245 Commits

Author SHA1 Message Date
Andrey Smirnov
2fb00344ab chore: upgrade Go to 1.14.3 and use toolchain for race detector
With Go 1.14.3 we can run race-enabled code on muslc, so this opens path
to run unit-tests-race under Talos environment with rootfs, enabling all
the tests to run under race detector.

Also fixed the tests run by specifying platform in the test environment.

Signed-off-by: Andrey Smirnov <smirnov.andrey@gmail.com>
2020-05-25 08:35:11 -07:00
Spencer Smith
6383a78065 chore: serialize firecracker e2e tests
This PR will ensure that the firecracker provision tests will only run
after a successful e2e_firecracker run. This is being added in hopes of
freeing up some resources during CI testing and making things more
stable.

Signed-off-by: Spencer Smith <robertspencersmith@gmail.com>
2020-05-11 12:25:14 -07:00
Andrey Smirnov
23be80fd96 test: stabilize tests by bumping timeouts
Bump timeouts for reset API test as K8s control plane teardown might
take 3 minutes on its own.

Bump Go Firecracker SDK timeout when talking to firecracker process.

Signed-off-by: Andrey Smirnov <smirnov.andrey@gmail.com>
2020-05-06 08:26:18 -07:00
Spencer Smith
c1b6f05b00 chore: use clusterctl and v1alpha3 providers for tests
This PR will update our testing ocde to make use of the clusterctl tool,
as well as use the newer versions of various providers and updated
manifests.

Signed-off-by: Spencer Smith <robertspencersmith@gmail.com>
2020-05-01 07:42:19 -07:00
Andrew Rynhard
8af77c0f3d release(v0.5.0-alpha.2): prepare release
This is the official v0.5.0-alpha.2 release.

Signed-off-by: Andrew Rynhard <andrew@andrewrynhard.com>
2020-04-28 09:35:44 -07:00
Andrew Rynhard
3332ca58d3 release(v0.5.0-alpha.1): prepare release
This is the official v0.5.0-alpha.1 release.

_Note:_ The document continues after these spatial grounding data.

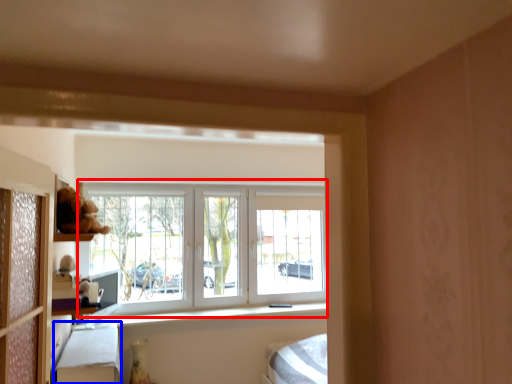 Question: Which of the following is the closest to the observer, window (highlighted by a red box) or bed frame (highlighted by a blue box)?

Choices:
 (A) window
 (B) bed frame

Answer: (B) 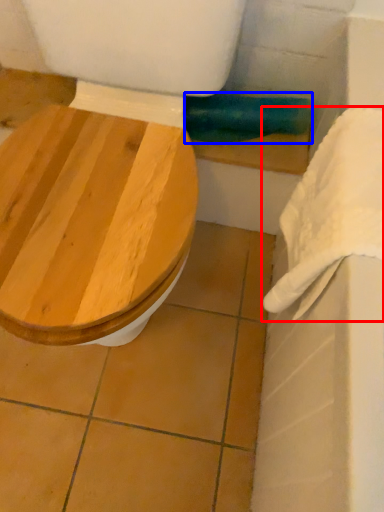 Question: Which object appears farthest to the camera in this image, towel/napkin (highlighted by a red box) or towel bar (highlighted by a blue box)?

Choices:
 (A) towel/napkin
 (B) towel bar

Answer: (B) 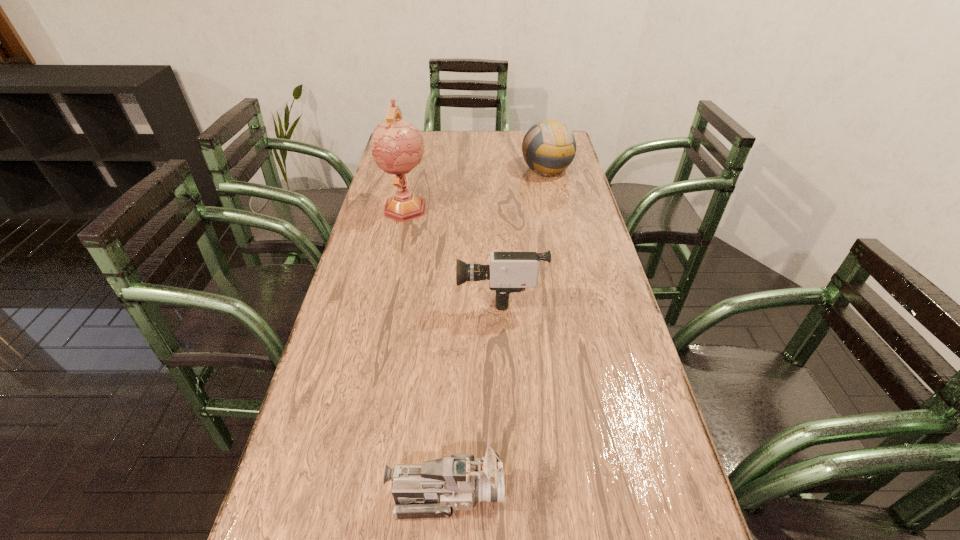 This screenshot has height=540, width=960. In order to click on object that is the second closest to the nearer camcorder in this screenshot , I will do `click(397, 146)`.

What are the coordinates of `object that is the nearest to the third farthest object` in the screenshot? It's located at (397, 146).

Image resolution: width=960 pixels, height=540 pixels. I want to click on free region that satisfies the following two spatial constraints: 1. on the front side of the farthest object; 2. on the front-facing side of the shortest object, so click(x=618, y=494). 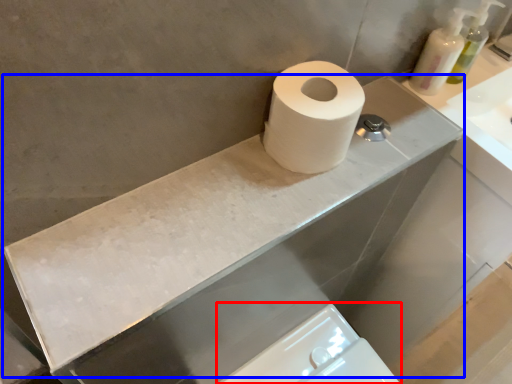 Question: Which point is closer to the camera, bidet (highlighted by a red box) or counter top (highlighted by a blue box)?

Choices:
 (A) bidet
 (B) counter top

Answer: (B) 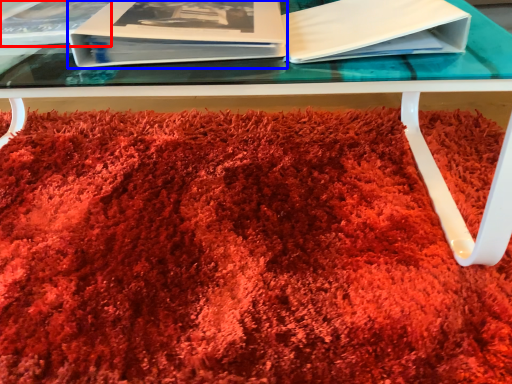 Question: Which object appears closest to the camera in this image, album (highlighted by a red box) or paperback book (highlighted by a blue box)?

Choices:
 (A) album
 (B) paperback book

Answer: (B) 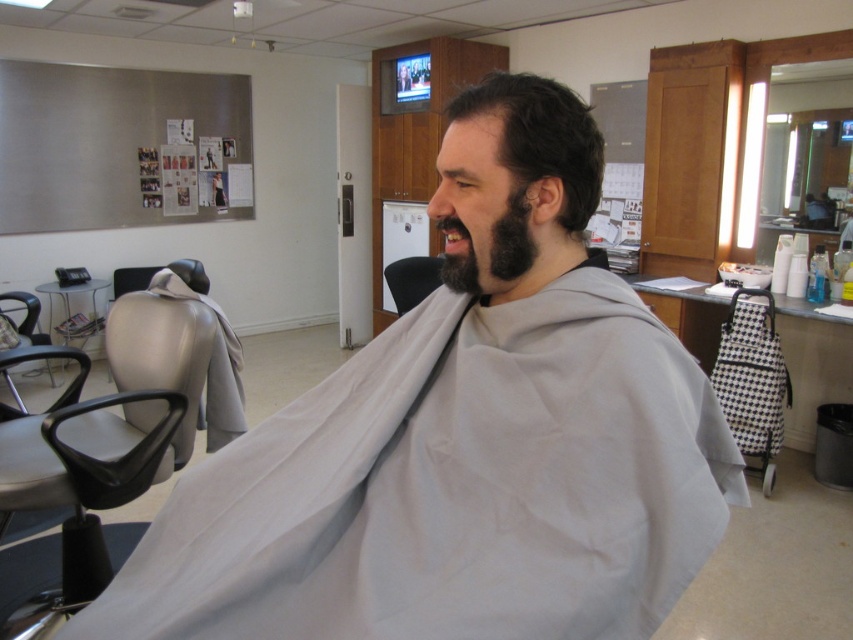 You are a customer entering the barbershop and see the matte gray chair at left and the black leather chair at center. Which chair is closer to the entrance?

The matte gray chair at left is closer to the entrance because it is in front of the black leather chair at center, indicating it is nearer to the entrance.

You are a customer entering the barbershop and see the matte gray chair at left. Where would you expect to find this chair in the barbershop?

The matte gray chair at left is located at point (102, 456) in the barbershop.

You are a customer entering the barbershop and want to sit down. There is a matte gray chair at left and a black leather chair at center. Which chair is closer to the entrance?

The matte gray chair at left is 1.84 meters from the black leather chair at center. However, the description does not specify the distance from the entrance, so we cannot determine which is closer based on the given information. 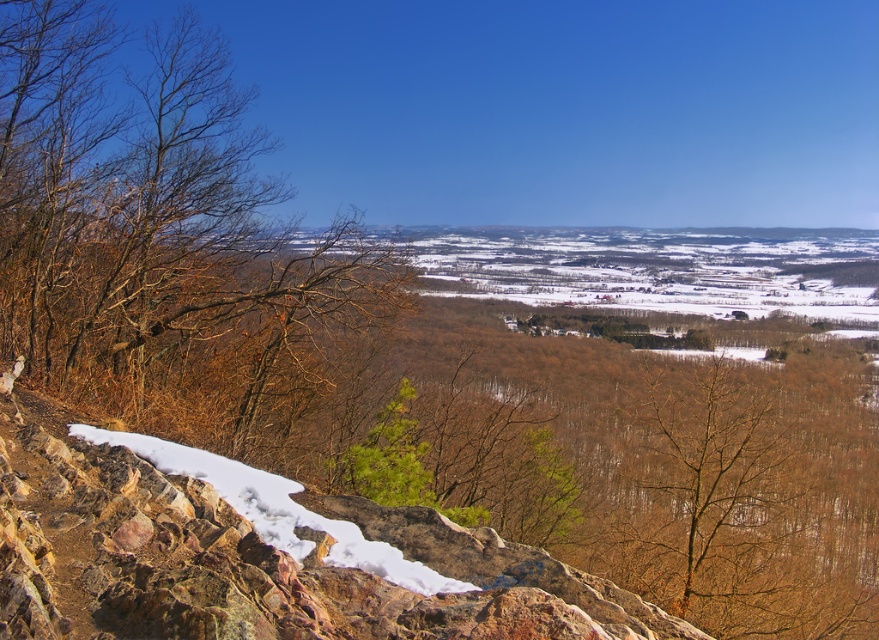 Is point (354, 225) closer to camera compared to point (628, 460)?

No.

Which of these two, brown leafless branches at left or brown leafless tree at center, stands taller?

Standing taller between the two is brown leafless branches at left.

This screenshot has height=640, width=879. In order to click on brown leafless branches at left in this screenshot , I will do `click(166, 243)`.

Where is `brown leafless branches at left`? The height and width of the screenshot is (640, 879). brown leafless branches at left is located at coordinates (166, 243). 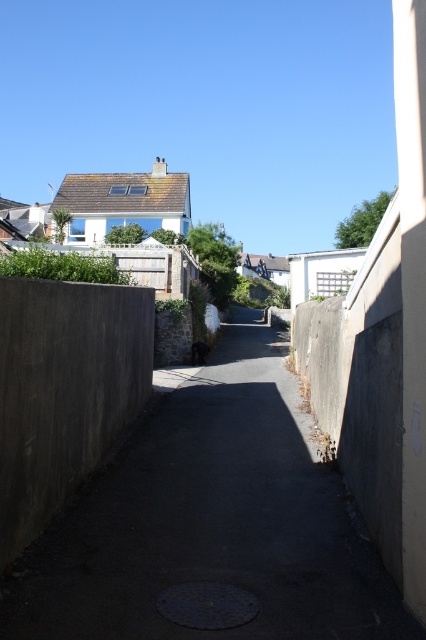 Question: Can you confirm if dark concrete path at center is smaller than concrete wall at left?

Choices:
 (A) yes
 (B) no

Answer: (B)

Question: Can you confirm if dark concrete path at center is positioned to the right of concrete wall at left?

Choices:
 (A) no
 (B) yes

Answer: (B)

Question: Which object appears closest to the camera in this image?

Choices:
 (A) concrete wall at left
 (B) dark concrete path at center

Answer: (B)

Question: Which of the following is the farthest from the observer?

Choices:
 (A) concrete wall at left
 (B) dark concrete path at center

Answer: (A)

Question: In this image, where is dark concrete path at center located relative to concrete wall at left?

Choices:
 (A) above
 (B) below

Answer: (B)

Question: Which of the following is the closest to the observer?

Choices:
 (A) (245, 417)
 (B) (29, 403)

Answer: (B) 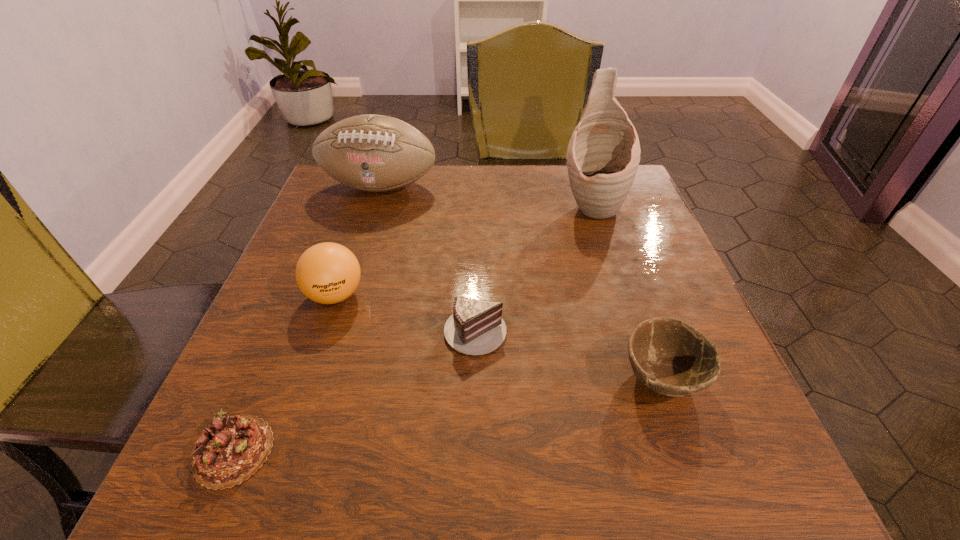 This screenshot has width=960, height=540. Identify the location of vacant space at the near right corner of the desktop. (758, 475).

Locate an element on the screen. This screenshot has height=540, width=960. empty space that is in between the ping-pong ball and the taller chocolate cake is located at coordinates (405, 312).

The height and width of the screenshot is (540, 960). In order to click on vacant region between the left chocolate cake and the ping-pong ball in this screenshot , I will do `click(284, 373)`.

This screenshot has height=540, width=960. Identify the location of empty location between the bowl and the right chocolate cake. (568, 353).

Find the location of `free spot between the bowl and the left chocolate cake`. free spot between the bowl and the left chocolate cake is located at coordinates (447, 414).

Where is `free space between the football (American) and the tallest object`? This screenshot has height=540, width=960. free space between the football (American) and the tallest object is located at coordinates (486, 197).

Where is `empty space that is in between the third tallest object and the taller chocolate cake`? The width and height of the screenshot is (960, 540). empty space that is in between the third tallest object and the taller chocolate cake is located at coordinates (405, 312).

Identify the location of unoccupied area between the ping-pong ball and the farther chocolate cake. (405, 312).

Where is `blank region between the second tallest object and the pitcher`? blank region between the second tallest object and the pitcher is located at coordinates (486, 197).

Where is `free space between the nearer chocolate cake and the fourth shortest object`? The height and width of the screenshot is (540, 960). free space between the nearer chocolate cake and the fourth shortest object is located at coordinates (284, 373). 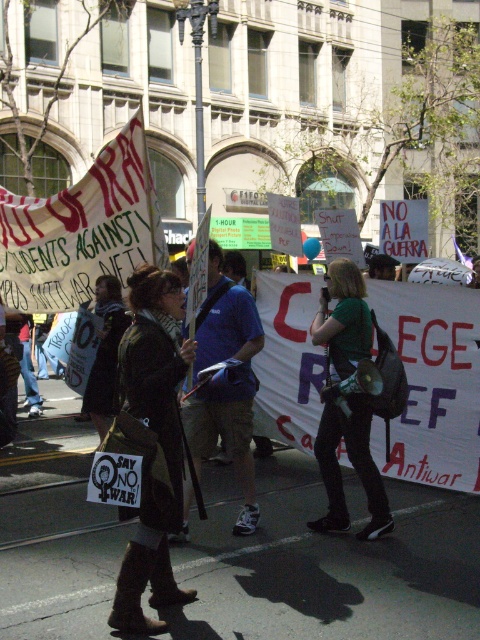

Signed-off-by: Andrew Rynhard <andrew@andrewrynhard.com>
2020-04-21 11:52:29 -07:00
Andrew Rynhard
5f996e737d chore: use a single CHANGELOG
Instead of keeping a CHANGELOG for each release in the master branch, a
single CHANGELOG should be used since it will move into release branches
anyways. This prevents us from having to keep the files in sync across
master and the release branch. This also adds better tooling for
generating the CHANGELOG.md.

Signed-off-by: Andrew Rynhard <andrew@andrewrynhard.com>
2020-04-17 11:24:48 -07:00
Andrew Rynhard
4ccd4d5364 fix: set ephemeral partition to max size
This sets the size of the ephemeral partition to the maximum
allowed size at installation time. We have reports of `xfs_growfs` causing
extremely slow boot times when the disk is 1TB or more. In our research
we found evidence that `xfs_growfs` is an expensive operation when
growing to a size of 10 times or more of the base. Instead, users should
create the disk close to the max disk size at install time. The
difference being that `mkfs.xfs` will handle larger disks better.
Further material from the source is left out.